Three members of the Miami Showband were massacred during The Troubles
In the U.S., "the day the music died" was the plane crash that killed Buddy Holly, Richie Valens, and the Big Bopper. But in Ireland and Northern Ireland, that phrase refers to July 31, 1975, when three members of the popular group The Miami Showband were murdered. Showbands were huge on the island at the time; they would travel around playing concerts and regularly cross the border between Ireland and Northern Ireland (which is part of the United Kingdom). But this was the 1970s, smack in the middle of the sectarian violence known as The Troubles.
When the band van was pulled over, they thought it was a checkpoint, a common occurance at the time. What they didn't know was it was a fake Army patrol made up of Ulster Defence Regiment and Ulster Volunteer Force members. What took the event from purely tragic to bizarre is that the Ulster men didn't plan on killing the band — the goal was to place a bomb on their bus that would explode once they were across the border in Ireland.
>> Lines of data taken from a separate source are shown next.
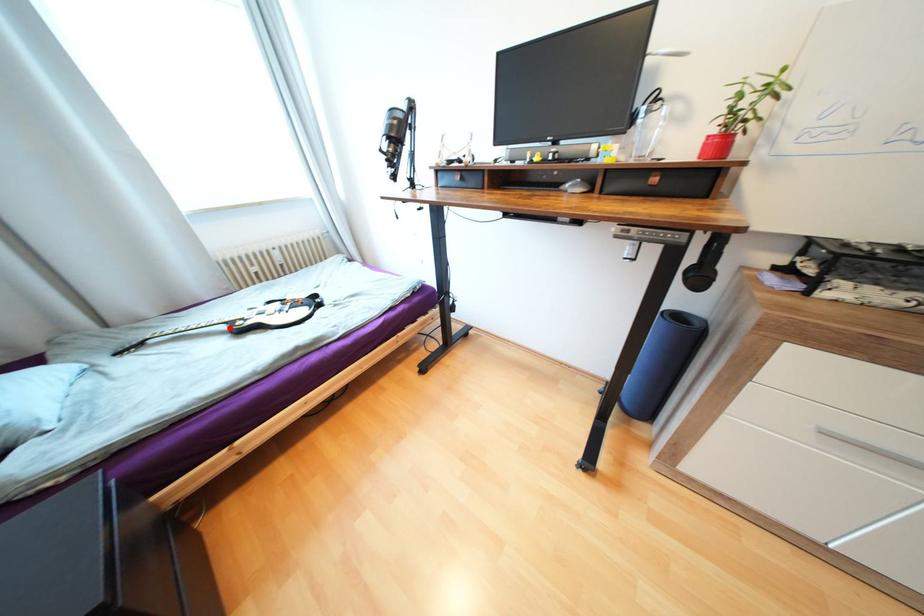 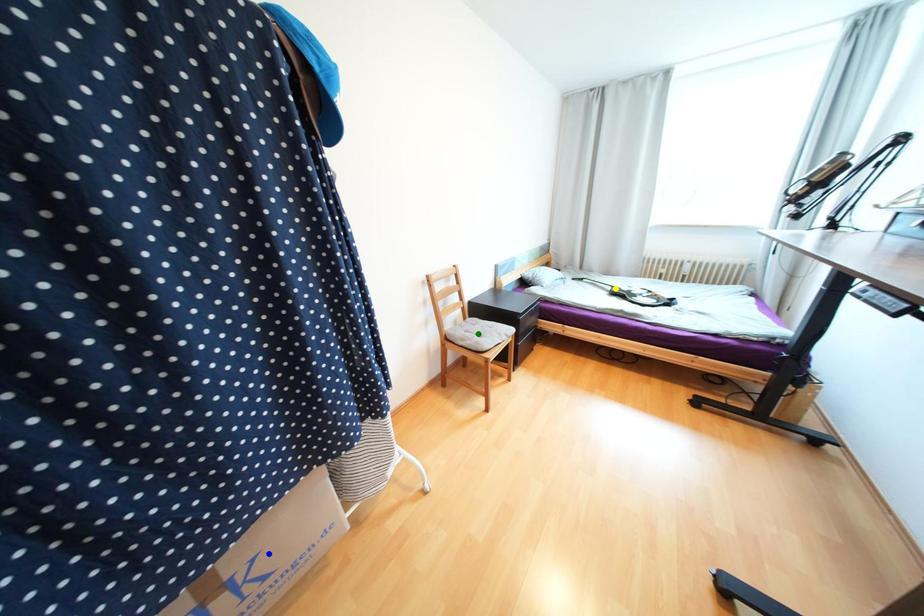 Question: I am providing you with two images of the same scene from different viewpoints. A red point is marked on the first image. You are given multiple points on the second image. Which spot in image 2 lines up with the point in image 1?

Choices:
 (A) yellow point
 (B) blue point
 (C) green point

Answer: (A)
But it exploded while it was being attached, killing two of the Ulster men. The remaining ones then started shooting at the band, killing three of them: lead singer Fran O'Toole, guitarist Tony Geraghty, and trumpeter Brian McCoy. Two other members were injured but survived the massacre.
The incident effectively put an end to Irish showbands crossing the border to play in Northern Ireland.
'Dimebag' Darrell Abbott was murdered onstage during a concert
"Dimebag" Darrell Abbott was a founding member of Pantera, the incredibly popular metal band. They formed in 1981, but in the 21st century, the band split up and Abbott started a new band, Damageplan.
In 2004, Damageplan was playing a gig in Cincinnati, Ohio, when a man named Nathan Gale jumped on stage. He damaged thousands of dollars in equipment and fought with security before being removed. The police were called, but no charges were filed because the band thought it would be too inconvenient to return for the court date.
Eight months later, Gale showed up at another Damageplan concert in Ohio, this time in Columbus. Some people present noticed him as soon as he entered the venue from a side entrance and raced towards the stage. "The dude was way determined," said Volume Dealer lead singer Billy Payne (via Rolling Stone). "He was on a mission. He looked angry. He was walking like he was going into battle." Gale got on stage, pulled out a gun, and confronted Abbott. Joe Dameron, Volume Dealer's bass player, said, "I saw him open his mouth to yell something, but I don't know what it was. He just looked determined." Gale shot Abbott, but at first, it wasn't clear how serious the situation was. Security guard Ryan Melchiore said, "I thought they were playing a big gimmick. People were pumping their fists, thinking it was a hoax." When people finally started to intervene, Gale shot and killed three of them. Abbott did not make it either. He was 38.